Les organisateurs avaient prévu un débat sur le rôle de la religion dans la vie de la cité. Trois cathos de service : Bernard Lecomte, François Huguenin et moi. Un musulman, Malek Chebel, un juif, le rabbin Haïm Korsia, qui l’un et l’autre sont des amis. Nous fûmes d’accord sur l’essentiel : sans le recours à la transcendance, l’homme voué à fonder sa propre loi risque le sort d’un aveugle ivre de solitude, titubant dans un tunnel qui n’a pas de fin. Sur les sujets dits de société, qui mettent en jeu le sens de la mémoire, de la transmission, de la famille, de l’altérité, chacun a son approche, mais elles convergent vers la récusation de l’immanentisme et de la royauté de l’ego. Bien entendu, nous sommes partisans à la pertinence du clivage majeur opposant ce que Benoît XVI qualifie à juste titre de "relativisme" aux noces fructueuses de la Foi et de la Raison exaltées lors d’un discours fameux aux Bernardins. Doit-on rappeler que les deux totalitarismes du XXe siècle, celui de Lénine et celui de Hitler, ont bâti l’un et l’autre leur doctrine sur le socle d’un athéisme intransigeant ?

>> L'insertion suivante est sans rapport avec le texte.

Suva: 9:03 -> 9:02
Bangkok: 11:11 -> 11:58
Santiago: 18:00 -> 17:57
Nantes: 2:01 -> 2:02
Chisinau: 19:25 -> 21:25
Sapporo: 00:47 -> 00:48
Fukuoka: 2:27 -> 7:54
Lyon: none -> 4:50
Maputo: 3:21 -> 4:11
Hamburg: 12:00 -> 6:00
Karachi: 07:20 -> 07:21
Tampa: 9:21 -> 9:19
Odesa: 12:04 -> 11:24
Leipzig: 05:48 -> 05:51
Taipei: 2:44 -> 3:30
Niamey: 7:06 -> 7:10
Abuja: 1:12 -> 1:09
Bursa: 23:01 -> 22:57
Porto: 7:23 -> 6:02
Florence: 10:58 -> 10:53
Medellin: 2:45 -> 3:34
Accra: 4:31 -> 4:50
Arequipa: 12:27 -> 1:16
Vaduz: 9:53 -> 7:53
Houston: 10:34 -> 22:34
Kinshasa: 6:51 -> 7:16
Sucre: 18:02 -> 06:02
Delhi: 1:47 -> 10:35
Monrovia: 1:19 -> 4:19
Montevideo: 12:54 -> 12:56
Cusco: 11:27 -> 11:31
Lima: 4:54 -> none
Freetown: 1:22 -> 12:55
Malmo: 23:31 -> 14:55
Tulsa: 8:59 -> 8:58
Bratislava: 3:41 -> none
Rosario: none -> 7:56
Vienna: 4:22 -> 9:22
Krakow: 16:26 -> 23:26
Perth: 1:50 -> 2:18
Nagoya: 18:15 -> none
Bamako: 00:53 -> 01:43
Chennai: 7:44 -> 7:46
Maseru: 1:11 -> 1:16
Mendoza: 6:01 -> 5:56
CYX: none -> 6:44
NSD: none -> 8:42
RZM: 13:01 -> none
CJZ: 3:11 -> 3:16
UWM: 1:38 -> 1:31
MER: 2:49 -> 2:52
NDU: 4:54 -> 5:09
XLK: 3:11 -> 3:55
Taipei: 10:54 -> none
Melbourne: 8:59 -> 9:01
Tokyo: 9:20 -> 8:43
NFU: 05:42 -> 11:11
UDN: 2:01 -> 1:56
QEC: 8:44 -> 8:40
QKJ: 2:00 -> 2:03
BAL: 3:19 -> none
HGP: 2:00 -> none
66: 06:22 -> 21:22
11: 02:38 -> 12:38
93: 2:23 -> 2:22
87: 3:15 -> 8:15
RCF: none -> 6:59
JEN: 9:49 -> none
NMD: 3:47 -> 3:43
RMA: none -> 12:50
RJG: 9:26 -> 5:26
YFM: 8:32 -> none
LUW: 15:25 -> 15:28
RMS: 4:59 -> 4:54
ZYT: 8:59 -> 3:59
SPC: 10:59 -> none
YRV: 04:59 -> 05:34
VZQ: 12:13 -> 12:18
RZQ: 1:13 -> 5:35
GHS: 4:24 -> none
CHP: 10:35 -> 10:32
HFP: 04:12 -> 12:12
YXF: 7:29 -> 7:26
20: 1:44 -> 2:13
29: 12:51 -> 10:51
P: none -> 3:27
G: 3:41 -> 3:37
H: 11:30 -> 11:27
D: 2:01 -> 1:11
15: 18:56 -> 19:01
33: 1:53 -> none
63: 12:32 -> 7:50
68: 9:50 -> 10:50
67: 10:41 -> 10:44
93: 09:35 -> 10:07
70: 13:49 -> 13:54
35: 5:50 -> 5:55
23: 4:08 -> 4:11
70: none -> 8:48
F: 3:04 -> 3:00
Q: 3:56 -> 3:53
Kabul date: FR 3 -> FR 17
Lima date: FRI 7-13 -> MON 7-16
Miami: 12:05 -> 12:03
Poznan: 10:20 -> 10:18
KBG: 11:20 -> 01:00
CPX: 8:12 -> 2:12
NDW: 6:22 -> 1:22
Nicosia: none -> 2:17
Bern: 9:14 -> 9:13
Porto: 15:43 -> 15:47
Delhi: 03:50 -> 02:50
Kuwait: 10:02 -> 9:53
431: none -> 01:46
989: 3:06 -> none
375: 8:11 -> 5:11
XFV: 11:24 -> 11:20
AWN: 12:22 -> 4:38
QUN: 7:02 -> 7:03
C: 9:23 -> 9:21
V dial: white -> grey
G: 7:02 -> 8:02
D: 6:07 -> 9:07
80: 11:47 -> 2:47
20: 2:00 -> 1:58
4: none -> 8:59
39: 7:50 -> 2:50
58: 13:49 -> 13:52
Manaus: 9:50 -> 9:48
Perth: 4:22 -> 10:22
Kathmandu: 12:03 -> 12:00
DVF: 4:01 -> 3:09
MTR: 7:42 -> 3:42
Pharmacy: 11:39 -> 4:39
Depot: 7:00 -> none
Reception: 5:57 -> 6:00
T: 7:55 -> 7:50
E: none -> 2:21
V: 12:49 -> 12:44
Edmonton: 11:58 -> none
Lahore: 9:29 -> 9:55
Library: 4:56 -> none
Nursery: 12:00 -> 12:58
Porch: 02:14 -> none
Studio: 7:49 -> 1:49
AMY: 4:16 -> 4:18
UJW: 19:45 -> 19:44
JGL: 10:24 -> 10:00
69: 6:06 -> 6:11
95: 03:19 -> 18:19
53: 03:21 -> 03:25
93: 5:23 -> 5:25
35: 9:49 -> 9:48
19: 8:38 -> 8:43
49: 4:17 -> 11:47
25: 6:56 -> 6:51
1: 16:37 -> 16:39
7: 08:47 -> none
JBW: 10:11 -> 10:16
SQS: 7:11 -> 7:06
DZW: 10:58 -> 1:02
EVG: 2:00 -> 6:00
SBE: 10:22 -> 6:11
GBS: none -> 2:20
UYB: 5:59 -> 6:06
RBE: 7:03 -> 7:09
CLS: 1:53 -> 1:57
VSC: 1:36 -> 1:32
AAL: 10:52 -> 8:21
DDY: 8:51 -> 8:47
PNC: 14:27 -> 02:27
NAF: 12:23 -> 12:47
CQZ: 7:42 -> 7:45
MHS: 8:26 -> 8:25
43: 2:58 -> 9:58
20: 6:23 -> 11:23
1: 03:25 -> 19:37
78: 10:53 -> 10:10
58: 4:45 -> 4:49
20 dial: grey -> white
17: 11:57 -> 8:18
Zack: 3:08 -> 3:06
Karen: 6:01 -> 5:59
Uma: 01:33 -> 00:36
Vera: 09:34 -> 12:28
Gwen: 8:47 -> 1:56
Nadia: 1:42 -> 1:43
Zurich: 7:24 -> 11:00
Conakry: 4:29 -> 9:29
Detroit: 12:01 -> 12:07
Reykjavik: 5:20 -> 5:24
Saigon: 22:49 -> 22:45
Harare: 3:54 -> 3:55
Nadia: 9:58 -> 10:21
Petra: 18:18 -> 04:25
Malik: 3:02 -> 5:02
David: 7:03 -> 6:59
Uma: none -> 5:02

La société télévisuelle du spectacle a érigé en divinité païenne le pauvre Karabatic, qui n’est qu’un champion de handball. D’où l’attendu d’un malaise récurrent. Le système produit en permanence des idoles sportifs, chanteurs, comédiens, animateurs - incapables par définition de supporter la charge de religiosité barbare qui leur est imposée. Jadis et naguère, les modèles du saint, du héros, de l"honnête homme", du savant, du sage, équilibraient la fascination pour le riche. Désormais, le fric est l’étalon unique de l’éminence sociale, comme le prouve la pub qui partout suggère lourdement que la beauté, la distinction, la séduction, l’originalité, le bonheur sont des denrées achetables. Avec une naïveté confondante, le Brésilien Silva, acquis à grands frais par le PSG, s’est déclaré, je le cite, « très fier d’être le joueur le mieux payé du championnat français ». Longtemps cousin pauvre des jeux du cirque télévisuel, le handball français en a goûté les ivresses et les poisons grâce aux prouesses de son équipe de nationale, avec l’apothéose d’un titre aux JO de Londres. Dès lors il était inéluctable que Karabatic, son entourage, ses émules, convoitent ce fric qui ruisselle dans le monde du foot. Et tout aussi fatal que la corruption s’ensuive ; elle gangrène par définition tout univers dont les acteurs sont suffisamment médiatisés pour allécher les gens du marketing et les margoulins alentour.

On starifie un champion, on le mythifie pour lui faire endosser la promotion d’une marque ou d’un symbole et on se trouve piégé quand la divinité s’avère un clampin banal, quelquefois pire. On feint de s’indigner, on répudie le parieur maladroit ou le dopé imprudent, on se gargarise avec les "valeurs" du sport pour ne pas désespérer le "supporter", ersatz du "citoyen" selon Régis Debray. On ? Les acteurs innombrables et plus ou moins cyniques d’une machinerie qu’un Coubertin, un Roland Garros ou un Jauréguy eussent jugée infernale.